━━━━━ Information supplied ━━━━━

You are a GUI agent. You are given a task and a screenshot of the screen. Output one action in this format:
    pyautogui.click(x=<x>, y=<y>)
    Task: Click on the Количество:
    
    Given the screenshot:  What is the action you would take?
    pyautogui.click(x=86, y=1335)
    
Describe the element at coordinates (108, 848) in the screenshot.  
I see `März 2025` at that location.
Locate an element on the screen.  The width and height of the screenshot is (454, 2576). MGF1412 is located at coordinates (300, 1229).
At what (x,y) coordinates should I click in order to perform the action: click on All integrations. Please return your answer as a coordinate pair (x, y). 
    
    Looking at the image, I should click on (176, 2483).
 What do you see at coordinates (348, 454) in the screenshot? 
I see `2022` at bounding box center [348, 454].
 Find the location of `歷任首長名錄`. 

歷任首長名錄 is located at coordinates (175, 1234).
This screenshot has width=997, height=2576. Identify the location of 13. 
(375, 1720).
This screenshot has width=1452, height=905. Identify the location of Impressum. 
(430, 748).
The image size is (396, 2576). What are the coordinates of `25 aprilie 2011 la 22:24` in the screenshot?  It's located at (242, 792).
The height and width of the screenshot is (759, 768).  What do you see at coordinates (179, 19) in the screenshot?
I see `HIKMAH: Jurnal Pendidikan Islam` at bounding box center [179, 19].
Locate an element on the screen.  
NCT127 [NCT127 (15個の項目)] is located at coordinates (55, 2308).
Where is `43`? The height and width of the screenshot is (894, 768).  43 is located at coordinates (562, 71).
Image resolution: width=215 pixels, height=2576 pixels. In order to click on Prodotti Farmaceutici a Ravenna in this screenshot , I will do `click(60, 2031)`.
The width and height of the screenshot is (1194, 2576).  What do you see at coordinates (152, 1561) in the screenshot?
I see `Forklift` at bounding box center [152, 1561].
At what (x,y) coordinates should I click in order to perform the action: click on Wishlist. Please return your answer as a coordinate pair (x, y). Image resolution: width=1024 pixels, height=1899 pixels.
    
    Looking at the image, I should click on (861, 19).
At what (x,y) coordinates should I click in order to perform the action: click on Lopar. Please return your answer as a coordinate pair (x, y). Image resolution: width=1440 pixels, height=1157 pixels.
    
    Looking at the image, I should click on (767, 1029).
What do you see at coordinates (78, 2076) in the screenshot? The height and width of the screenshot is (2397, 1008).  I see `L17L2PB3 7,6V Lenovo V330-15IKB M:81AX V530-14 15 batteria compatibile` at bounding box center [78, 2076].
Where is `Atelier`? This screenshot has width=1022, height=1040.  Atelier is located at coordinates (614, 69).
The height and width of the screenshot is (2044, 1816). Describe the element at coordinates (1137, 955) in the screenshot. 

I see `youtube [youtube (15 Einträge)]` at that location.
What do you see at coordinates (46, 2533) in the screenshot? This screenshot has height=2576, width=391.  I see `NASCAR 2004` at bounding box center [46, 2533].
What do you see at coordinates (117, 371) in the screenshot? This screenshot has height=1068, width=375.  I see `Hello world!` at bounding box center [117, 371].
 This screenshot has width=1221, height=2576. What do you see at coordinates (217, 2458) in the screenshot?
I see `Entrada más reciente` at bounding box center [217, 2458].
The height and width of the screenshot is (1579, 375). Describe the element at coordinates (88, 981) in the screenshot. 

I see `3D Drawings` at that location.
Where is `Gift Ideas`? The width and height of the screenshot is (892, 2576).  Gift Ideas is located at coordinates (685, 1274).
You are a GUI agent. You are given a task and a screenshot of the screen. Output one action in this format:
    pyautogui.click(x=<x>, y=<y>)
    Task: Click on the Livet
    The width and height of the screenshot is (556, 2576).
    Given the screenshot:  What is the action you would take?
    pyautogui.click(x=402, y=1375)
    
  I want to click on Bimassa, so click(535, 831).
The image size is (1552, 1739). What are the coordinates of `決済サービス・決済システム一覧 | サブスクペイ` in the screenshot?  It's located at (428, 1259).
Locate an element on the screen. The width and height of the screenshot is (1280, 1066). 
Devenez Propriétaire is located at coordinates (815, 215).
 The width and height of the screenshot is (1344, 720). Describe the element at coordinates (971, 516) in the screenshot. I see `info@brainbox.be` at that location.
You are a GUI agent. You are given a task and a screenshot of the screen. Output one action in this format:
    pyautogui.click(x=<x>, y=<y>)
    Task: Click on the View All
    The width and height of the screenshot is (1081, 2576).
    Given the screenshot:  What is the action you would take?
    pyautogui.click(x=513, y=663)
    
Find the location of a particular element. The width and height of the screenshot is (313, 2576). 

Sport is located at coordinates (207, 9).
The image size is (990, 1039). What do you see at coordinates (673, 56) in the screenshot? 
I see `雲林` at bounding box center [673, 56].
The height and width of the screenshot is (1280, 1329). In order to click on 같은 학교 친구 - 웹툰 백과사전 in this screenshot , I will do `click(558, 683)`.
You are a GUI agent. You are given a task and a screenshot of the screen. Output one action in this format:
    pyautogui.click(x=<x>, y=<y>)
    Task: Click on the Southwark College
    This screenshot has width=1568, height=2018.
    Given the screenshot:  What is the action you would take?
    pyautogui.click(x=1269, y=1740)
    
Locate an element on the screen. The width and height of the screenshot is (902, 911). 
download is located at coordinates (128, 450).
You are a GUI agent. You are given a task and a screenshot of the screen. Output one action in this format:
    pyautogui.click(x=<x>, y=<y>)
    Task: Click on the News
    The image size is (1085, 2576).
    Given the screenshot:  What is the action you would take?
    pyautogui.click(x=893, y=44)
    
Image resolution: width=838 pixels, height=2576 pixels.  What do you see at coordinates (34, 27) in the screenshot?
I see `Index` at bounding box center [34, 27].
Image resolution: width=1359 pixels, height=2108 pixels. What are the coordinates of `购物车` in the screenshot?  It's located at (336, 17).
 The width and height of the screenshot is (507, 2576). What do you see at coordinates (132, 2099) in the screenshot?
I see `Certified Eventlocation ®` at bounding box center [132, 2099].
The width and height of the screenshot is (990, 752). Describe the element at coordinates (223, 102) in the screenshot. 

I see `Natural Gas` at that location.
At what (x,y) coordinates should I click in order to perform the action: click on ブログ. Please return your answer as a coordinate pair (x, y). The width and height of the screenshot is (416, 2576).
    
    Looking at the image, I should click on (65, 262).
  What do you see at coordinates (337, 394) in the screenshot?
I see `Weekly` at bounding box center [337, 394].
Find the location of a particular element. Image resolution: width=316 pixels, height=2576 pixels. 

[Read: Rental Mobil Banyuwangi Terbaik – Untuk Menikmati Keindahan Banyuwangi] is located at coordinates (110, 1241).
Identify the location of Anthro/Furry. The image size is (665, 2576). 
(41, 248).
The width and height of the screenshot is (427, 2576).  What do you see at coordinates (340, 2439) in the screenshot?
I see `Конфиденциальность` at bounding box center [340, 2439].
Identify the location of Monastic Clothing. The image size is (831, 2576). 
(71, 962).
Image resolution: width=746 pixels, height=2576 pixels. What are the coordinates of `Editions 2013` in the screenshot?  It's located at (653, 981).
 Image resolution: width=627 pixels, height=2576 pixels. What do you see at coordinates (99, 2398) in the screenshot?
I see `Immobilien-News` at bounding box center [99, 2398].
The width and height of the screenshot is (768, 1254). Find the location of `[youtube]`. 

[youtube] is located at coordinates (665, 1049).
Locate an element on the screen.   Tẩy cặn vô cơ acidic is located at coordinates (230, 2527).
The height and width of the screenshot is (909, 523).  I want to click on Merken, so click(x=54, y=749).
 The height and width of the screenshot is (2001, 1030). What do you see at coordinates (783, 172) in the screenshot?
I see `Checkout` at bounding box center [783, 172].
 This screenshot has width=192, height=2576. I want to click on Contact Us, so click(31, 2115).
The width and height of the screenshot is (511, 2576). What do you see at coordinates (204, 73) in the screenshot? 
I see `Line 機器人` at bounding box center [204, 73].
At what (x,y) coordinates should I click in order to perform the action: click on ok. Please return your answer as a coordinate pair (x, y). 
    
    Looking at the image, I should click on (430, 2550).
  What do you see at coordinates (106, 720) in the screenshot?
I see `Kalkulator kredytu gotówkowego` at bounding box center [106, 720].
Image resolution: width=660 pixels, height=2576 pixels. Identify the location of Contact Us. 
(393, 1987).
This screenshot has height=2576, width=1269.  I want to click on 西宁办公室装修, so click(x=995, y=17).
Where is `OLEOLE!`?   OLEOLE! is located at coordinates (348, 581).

━━━━━

▶ **What is expected**
Filter the records down to the lines that contain the string "Where", and copy those lines.

▶ **Written response**
Where is `43`? The height and width of the screenshot is (894, 768).  43 is located at coordinates (562, 71).
Where is `Atelier`? This screenshot has width=1022, height=1040.  Atelier is located at coordinates (614, 69).
Where is `Gift Ideas`? The width and height of the screenshot is (892, 2576).  Gift Ideas is located at coordinates (685, 1274).
Where is `OLEOLE!`?   OLEOLE! is located at coordinates (348, 581).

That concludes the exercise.